Born Marcus Rothkowitz (1903-1970) in Dvinsk, Russia, the artist immigrated to the United States with his family in 1913 and settled in Portland, Oregon. After attending Yale University from 1921-23, Rothko moved to New York and intermittently attended classes at the Art Students League. 
Rothko's earliest work, Expressionist landscapes and still lifes, show the influence of artist Milton Avery whom Rothko befriended shortly after arriving in New York. From 1935 to 1940 the artist was associated with The Ten, a group of American Expressionists including Adolph Gottlieb who exhibited together in New York and Paris. During the 1940s, Rothko began to experiment with new media and techniques. In 1949 he arrived at his signature style of large rectangular fields of color stacked one above another and would work within this format for the rest of his career.
Rothko largely abandoned conventional titles, sometimes resorting to numbers or colors in order to distinguish one work from another. The artist also now resisted explaining the meaning of his work. "Silence is so accurate," he said, fearing that words would only paralyze the viewer's mind and imagination.
In 1949, Rothko became fascinated by Matisse’s Red Studio, acquired by the Museum of Modern Art that year. He later credited it as a key source of inspiration for his later abstract paintings.
Soon, the "multiforms" developed into the signature style; by early 1949 Rothko exhibited these new works at the Betty Parsons Gallery. For critic Harold Rosenberg, the paintings were nothing short of a revelation. Rothko had, after painting his first "multiform," secluded himself to his home in East Hampton on Long Island. He invited only a select few, including Rosenberg, to view the new paintings.
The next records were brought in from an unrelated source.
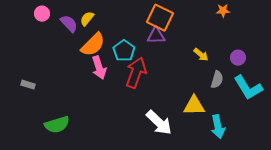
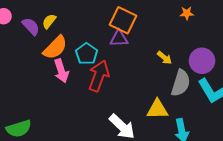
purple circle: (238, 58) -> (202, 61), size x1.6
gray semicircle: (217, 80) -> (181, 83), size x1.5

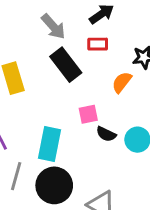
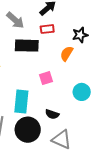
black rectangle: (66, 65) -> (27, 46), turned -45
black semicircle: (106, 134) -> (52, 114), moved

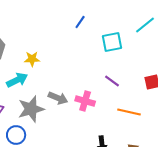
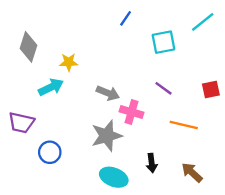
gray arrow: (58, 98) -> (108, 93), moved
gray star: (31, 109) -> (107, 136), moved

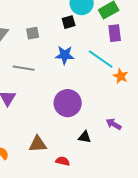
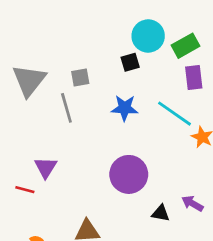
gray line: (24, 68) -> (66, 108), moved, turned 65
black triangle: (85, 137) -> (161, 213), moved

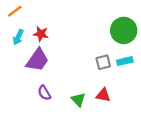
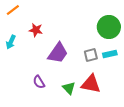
cyan arrow: (18, 37) -> (11, 42), moved
purple trapezoid: (37, 60) -> (58, 53), moved
red triangle: (103, 95) -> (91, 84), size x1.5

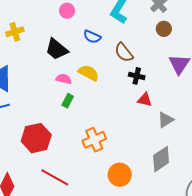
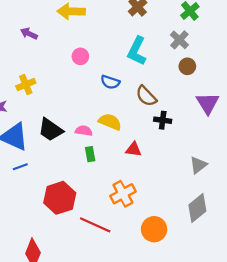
black trapezoid: (57, 49) -> (51, 130), moved
red triangle: (145, 100) -> (134, 149), moved
green rectangle: (68, 101) -> (90, 154), turned -32
red line: (55, 177) -> (95, 225), moved

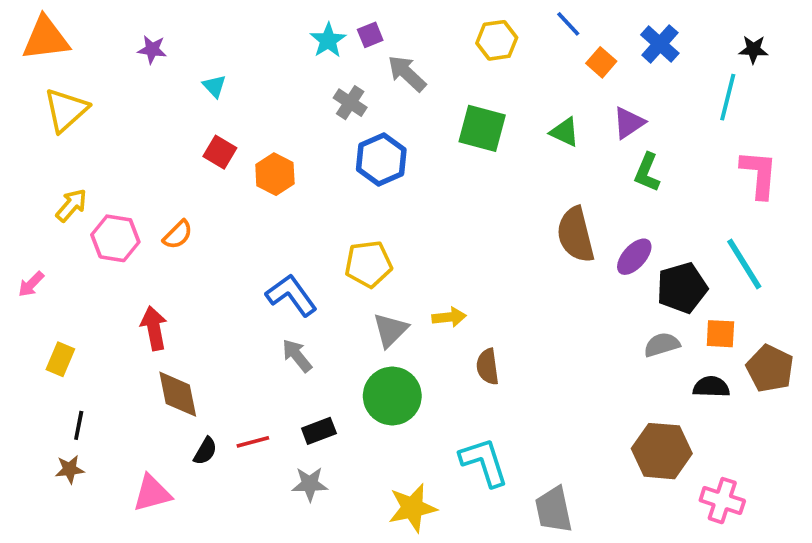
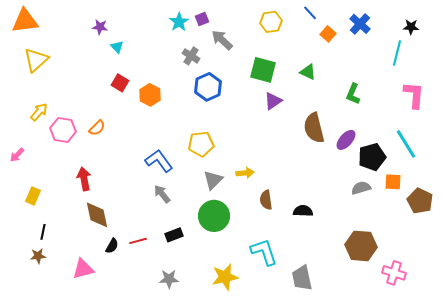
purple star: (152, 49) -> (100, 27), moved
purple triangle: (629, 123) -> (273, 101), moved
black semicircle: (711, 387) -> (303, 211), moved
gray star: (310, 484) -> (169, 279), moved

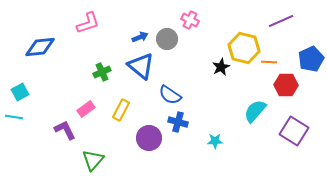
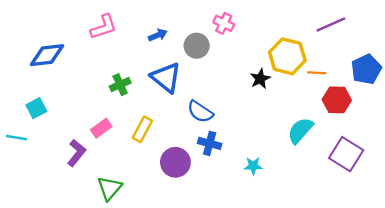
blue arrow: (140, 37) -> (158, 35), moved
cyan square: (20, 92) -> (36, 108), moved
purple L-shape: (65, 130) -> (76, 153), turned 65

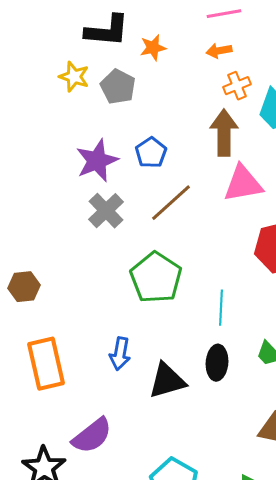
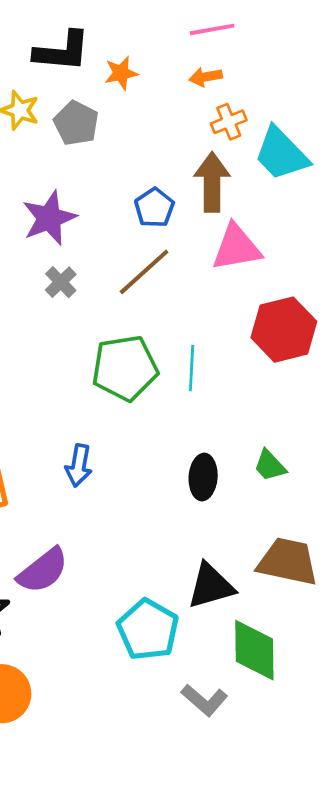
blue pentagon: (151, 153) -> (154, 208), moved
gray cross: (106, 211) -> (61, 282), size x0.7
green pentagon: (156, 278) -> (125, 368), turned 30
cyan line: (221, 308) -> (192, 368), moved
black triangle: (167, 381) -> (211, 586), moved

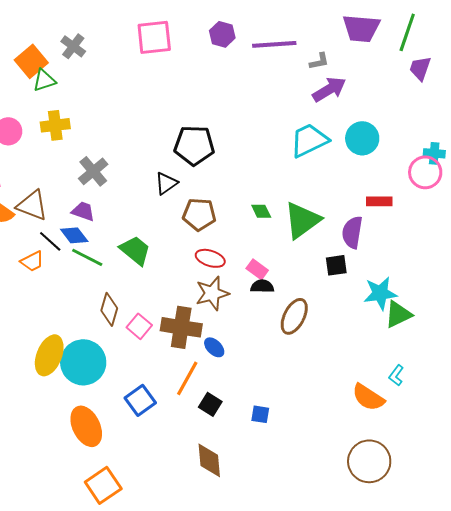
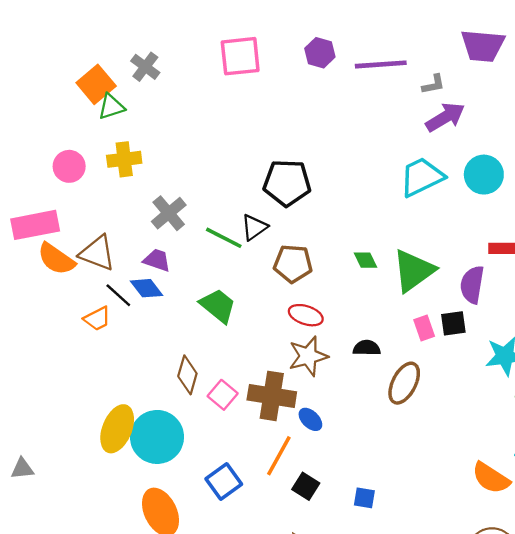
green line: (87, 257) -> (224, 238), moved
pink rectangle: (257, 269) -> (424, 328), moved, turned 35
The discovery of his definitive form came at a period of great distress to the artist; his mother Kate died in October 1948. It was at some point during that winter that Rothko happened upon the use of symmetrical rectangular blocks of two to three opposing or contrasting, yet complementary, colors, in which, for example, "the rectangles sometimes seem barely to coalesce out of the ground, concentrations of its substance. The green bar in "Magenta, Black, Green on Orange", on the other hand, appears to vibrate against the orange around it, creating an optical flicker." Additionally, for the next seven years, Rothko painted in oil only on large canvases with vertical formats.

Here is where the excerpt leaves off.